At the beginning of the revolution, I interviewed a bisexual man who belonged to the Sadrist movement. His name was Hussein. He was from Najaf in the south of Iraq. He was 22 years old. “Leader Muqtada is the first one to call for protests for the sake of the nation in 2017, which took place in Al-Tahrir Square in Baghdad.” Regarding his sexual practices, he said, “If the government was good, our situation would have been better. Our country is bountiful. Every aspect of our lives would have been better.” He told me about a scene that left an impact on him and that he could never forget: “It was when the protestors raised a picture of Imam Ali in front of a riot in Najaf. It was a magnificent sight. The protestors went all the way to the governorate council on the same day, and they camped there.”7
I went back and talked with Hussein again after Al-Sadr’s relationship with the revolution changed. He said that he still supported the revolution and believed that Al-Sadr was trying to save it from the spreading corruption, wickedness, and vice. “One trustworthy source told me that they found a child that had been raped, and the child’s rapists were protestors.”8
This is very similar to what security forces tried to force Abdallah to confess under torture. Was this just a coincidence, and was it possible that the same person who had tortured Abdallah had told Hussein this story? What is more important, however, is that Hussein still believes that the revolution is Iraqi and that he supports it.
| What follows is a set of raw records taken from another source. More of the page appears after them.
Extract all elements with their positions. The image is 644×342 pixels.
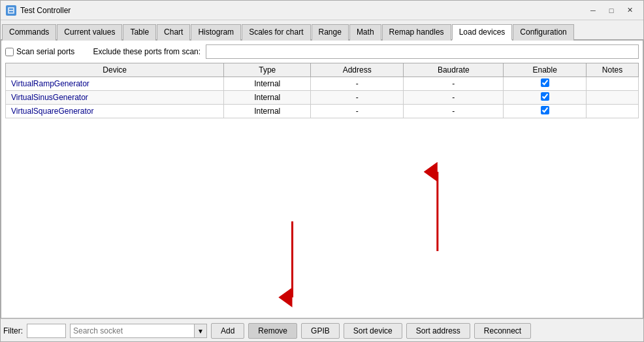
enable-checkbox[interactable] (541, 92, 549, 101)
device-baudrate-cell: - (404, 77, 504, 91)
socket-select-wrapper: ▼ (70, 324, 207, 338)
reconnect-button[interactable]: Reconnect (474, 323, 531, 339)
device-name-cell: VirtualSinusGenerator (6, 91, 224, 105)
tab-bar: CommandsCurrent valuesTableChartHistogra… (1, 20, 643, 41)
device-baudrate-cell: - (404, 91, 504, 105)
gpib-button[interactable]: GPIB (301, 323, 340, 339)
device-enable-cell[interactable] (504, 77, 587, 91)
svg-rect-1 (9, 9, 13, 10)
scan-serial-label[interactable]: Scan serial ports (5, 47, 74, 56)
content-area: Scan serial ports Exclude these ports fr… (1, 41, 643, 318)
tab-commands[interactable]: Commands (2, 24, 56, 41)
device-type-cell: Internal (224, 77, 311, 91)
col-header-baudrate: Baudrate (404, 63, 504, 77)
close-button[interactable]: ✕ (621, 4, 638, 17)
col-header-device: Device (6, 63, 224, 77)
device-notes-cell (587, 105, 639, 118)
minimize-button[interactable]: ─ (585, 4, 602, 17)
titlebar: Test Controller ─ □ ✕ (1, 1, 643, 20)
col-header-notes: Notes (587, 63, 639, 77)
tab-remap-handles[interactable]: Remap handles (382, 24, 451, 41)
search-socket-input[interactable] (70, 324, 194, 338)
col-header-address: Address (311, 63, 404, 77)
device-baudrate-cell: - (404, 105, 504, 118)
tab-current-values[interactable]: Current values (57, 24, 122, 41)
tab-configuration[interactable]: Configuration (513, 24, 573, 41)
tab-scales-for-chart[interactable]: Scales for chart (242, 24, 310, 41)
tab-histogram[interactable]: Histogram (191, 24, 241, 41)
device-name-cell: VirtualSquareGenerator (6, 105, 224, 118)
col-header-enable: Enable (504, 63, 587, 77)
device-name-cell: VirtualRampGenerator (6, 77, 224, 91)
main-window: Test Controller ─ □ ✕ CommandsCurrent va… (0, 0, 644, 342)
remove-button[interactable]: Remove (248, 323, 297, 339)
bottom-bar: Filter: ▼ Add Remove GPIB Sort device So… (1, 318, 643, 341)
device-type-cell: Internal (224, 105, 311, 118)
scan-row: Scan serial ports Exclude these ports fr… (5, 44, 639, 59)
add-button[interactable]: Add (211, 323, 244, 339)
device-enable-cell[interactable] (504, 105, 587, 118)
window-controls: ─ □ ✕ (585, 4, 638, 17)
maximize-button[interactable]: □ (603, 4, 620, 17)
svg-rect-2 (9, 11, 13, 12)
filter-label: Filter: (3, 326, 23, 335)
device-type-cell: Internal (224, 91, 311, 105)
device-address-cell: - (311, 105, 404, 118)
window-title: Test Controller (20, 6, 585, 15)
enable-checkbox[interactable] (541, 106, 549, 114)
tab-range[interactable]: Range (312, 24, 349, 41)
sort-address-button[interactable]: Sort address (406, 323, 470, 339)
enable-checkbox[interactable] (541, 78, 549, 87)
table-row: VirtualSquareGeneratorInternal-- (6, 105, 639, 118)
table-row: VirtualRampGeneratorInternal-- (6, 77, 639, 91)
main-area: DeviceTypeAddressBaudrateEnableNotes Vir… (5, 63, 639, 314)
table-row: VirtualSinusGeneratorInternal-- (6, 91, 639, 105)
device-address-cell: - (311, 91, 404, 105)
socket-dropdown-button[interactable]: ▼ (194, 324, 207, 338)
device-notes-cell (587, 77, 639, 91)
device-address-cell: - (311, 77, 404, 91)
tab-load-devices[interactable]: Load devices (452, 24, 513, 41)
exclude-label: Exclude these ports from scan: (93, 47, 201, 56)
sort-device-button[interactable]: Sort device (344, 323, 402, 339)
filter-input[interactable] (27, 324, 66, 338)
tab-table[interactable]: Table (123, 24, 156, 41)
tab-chart[interactable]: Chart (157, 24, 190, 41)
device-table: DeviceTypeAddressBaudrateEnableNotes Vir… (5, 63, 639, 118)
col-header-type: Type (224, 63, 311, 77)
exclude-input[interactable] (206, 44, 639, 59)
device-enable-cell[interactable] (504, 91, 587, 105)
scan-serial-checkbox[interactable] (5, 48, 14, 56)
app-icon (6, 5, 16, 16)
device-notes-cell (587, 91, 639, 105)
tab-math[interactable]: Math (349, 24, 381, 41)
svg-rect-0 (8, 7, 14, 14)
We should not expect those with different sexual orientations to adopt the same political ideologies. Some of them are part of the corrupt political class, some stand among the militias and the security forces and kidnap and torture protestors, and some have given their lives for the sake of Iraq. And, there are many who support Muqtada al-Sadr, who criticized the presence of queer people at protest sites. But the most important thing is what the heroes of the protest sites have done despite all their differences, uniting in the face of corruption and sectarianism. This is what the government of 16 years failed to do, instead dividing up the people into a thousand segments, sects, groups, and parties.
*Note: Some of the names in this article have been changed to ensure the safety of those individuals.